His next rehab outing will come Monday for Double-A Bowie, and Williamson wants the ball as soon as possible.
"Actually, my arm's felt really good. I'm pretty excited about that," said the veteran, who's had elbow problems for several seasons. "They'll probably watch and see how I do Monday, and if they're pleased with it, I think I come off the DL Monday or Tuesday [he's actually eligible Thursday]. Hopefully, it's that time, but if they need me to do another outing to build up arm strength, then I'll do what they need me to do. Obviously, that will be best for the organization and the team."
"I talked to him [and he] said he pitched two [innings] last night and felt really good," said Baltimore manager Sam Perlozzo. "[He] said his stuff is getting better and actually said, 'I'm supposed to go two next time and I might ask if I can go three.' So, I think that's good. If he can do something like that, it would be something we'd want out of our bullpen anyway, trying to get some guys to go multiple innings."
Bumps and bruises: Duquette said injured starter Jaret Wright has been examined by Dr. Lewis Yocum and will progress into rehabilitation to straighten out his sore right shoulder. Wright has had two prior surgeries on his shoulder, but the initial returns indicate that he won't need another one to correct the problem.
"There's no new structural issues or damage. [Yocum] prescribed further rehab, which at this point [Wright's] going to do in California," Duquette said. "It's really going to be based on how he feels, but we're expecting it to be a while. We'll start to really gauge it based on how he's feeling -- like we did the last time.
"But he felt worse after his last outing than he did prior, so we expect it to be a while."
Duquette also addressed Adam Loewen's treatment for a stress fracture in his left elbow, and while there's nothing especially new, Duquette said the Orioles have begun to discuss potential options.

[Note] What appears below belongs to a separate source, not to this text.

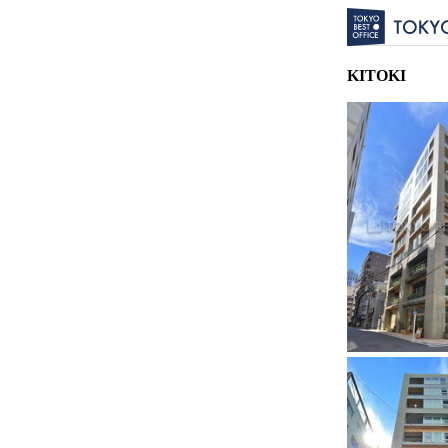
KITOKI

"He has a couple more tests he's going to have to undergo, and either Monday or Tuesday -- we haven't finalized that yet -- he'll go ahead and have those done," he said. "At that point, we'll have a clearer understanding of how long, at least potentially, [he'll be out]. At this point, we don't anticipate that it's going to need to be repaired by surgery.
Quotable: "We just have to wait and see how they go and see where we are. There are other possible avenues. I'm sure we're searching for people who might be waiver claims or veteran guys that can maybe come into the long man role for us." -- Perlozzo, on how his staff will be affected by Brian Burres and Jeremy Guthrie moving out of the bullpen and into the rotation
Promotions: The first 20,000 female fans that arrive to Sunday's game will receive a white and pink Orioles hat courtesy of the team and sponsor Verizon Wireless.
Coming up: The Orioles and Indians will meet in a Sunday 1:35 p.m. ET matinee, and Baltimore will push Burres to the mound for his first Major League start. Cleveland will counter with staff ace C.C. Sabathia (4-0, 3.38 ERA).
Spencer Fordin is a reporter for MLB.com. This story was not subject to the approval of Major League Baseball or its clubs.